Based on David Nicholls best seller, One Day centres on the lives of Dexter Mayhew (Jim Sturgess) and Emma Morley (Anne Hathway) on the 15th July of each year. The first thing I will mention is that this book is by far my favourite of this year. It is so wonderfully written with very real, relatable characters that spark emotion at each turn. I obviously didn’t love the film in the same way, but nonetheless I very much enjoyed it.
Director Lone Scherfig managed to really capture the essence of the book, projecting the same heart that Nicholls created. The story itself is a genuinely original and beautiful idea. Seeing two friends live their lives through a series of portholes each year is a really clever way of shifting time but allowing us to still keep close and up to date with the characters relationship. Although Dexter and Emma deeply care for one another, their paths move in very different directions through the trials and tribulations of life. It is this turbulence that keeps up desperate for the characters to stay connected with each other. It’s an important empathetic aspect that the audience can’t help but feel which really allows us to deeply involve ourselves in both Emma and Dexter’s life. We need to possess this in order to gain the full impact of the film.
The acting is probably the worst part about this film. On the whole, Jim Sturgess did a fantastic job. He is a very attractive male and looks-wise is everything Dexter should be. I thought he played his part well, he was pompous and arrogant to start with which rightfully made us dislike his character, but later managed to mature into a character most women would love to have in their life. My only qualm with him would be the accent he put on in his younger years. He came across as an upper class snob which I felt didn’t particularly suit his character.

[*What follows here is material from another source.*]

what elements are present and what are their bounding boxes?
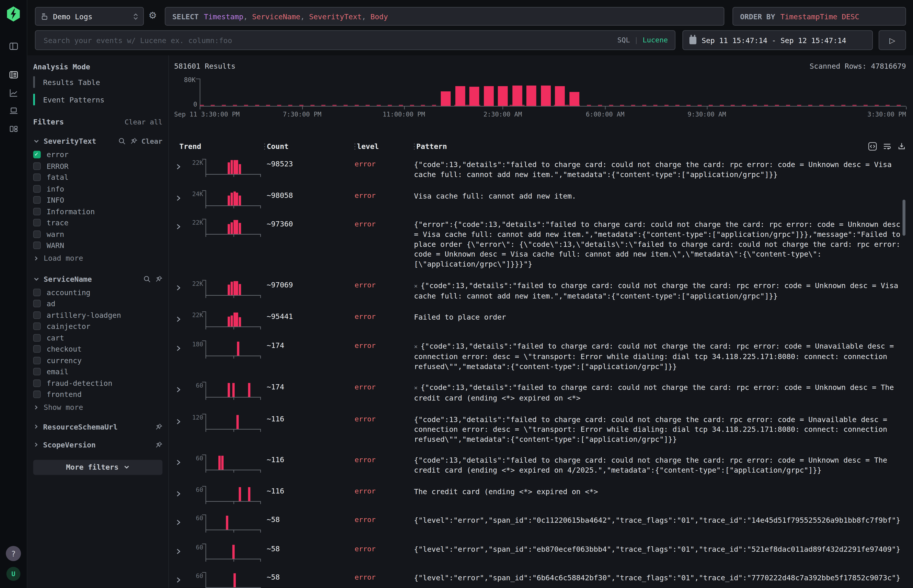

Anne Hathway however was something else. There is no way in hell this part should have been hers. Physically, she is everything Emma Morley should be and in hindsight, that is probably the only reason she got the role. Her attempt at a Yorkshire accent is possibly one of the worst things I have heard in my life. She starts off with a really posh southern accent with American twinges, and occasionally throws in a really broad Yorkshire sentence. It is physically impossible not to notice this and as a result is really distracting to the rest of her performance. This is such a big disappointment to me mainly because I related to Emma’s character so much in the book and completely loved her because of it, but I struggled to keep that same level of affection for her in the film because of Hathway. Why they couldn’t have cast a British actress I really don’t know.
Rafe Spall who played Ian Whitehead, Emma’s love interest, really surprised me. He really stood out above the rest with his genuinely great performacne. He was nothing like I had initially imagined him to be, but that didn’t seem to matter when watching the film because Spall managed to make Whitehead better.
I’ve got to give a lot of praise to make up team as well. The transformation they gave Dexter throughout the 23years was just brilliant. The change each year was subtle enough that it didn’t feel like a big deal but it effectively managed to demonstrate the state his life was in. As I’ve stated before, Jim Sturgess is a very attractive man, and for them to make him seem unappealing in a really slight way is truly remarkable.
The ending of the film is very true to the book. Although it didn’t spark as much emotion as the book (I sat and cried for 10minutes straight after I had finished it) it still generated a pretty hefty amount – my mascara stained tissue is proof of that! The ending moved me in a similar way to the book which in my experience of adaptations is a hard thing to recreate. I think a lot of the reason this adaptation felt like it worked, was because David Nicholls wrote the screenplay himself. I think that was a really smart move because he obviously knows the essence of the story more than anyone.
Whilst this isn’t your usual love story and probably will never make it into your favourites. It is still a very worthy effort. I really don’t think this will appeal to everyone but it won’t disappoint those who have read the book (shame the same can’t be said for PS I Love You and The Time Traveller’s Wife...) It’s an emotional story and one where you’re willing things to work out for the characters you like so much. A good effort by Scherfig and a good watch.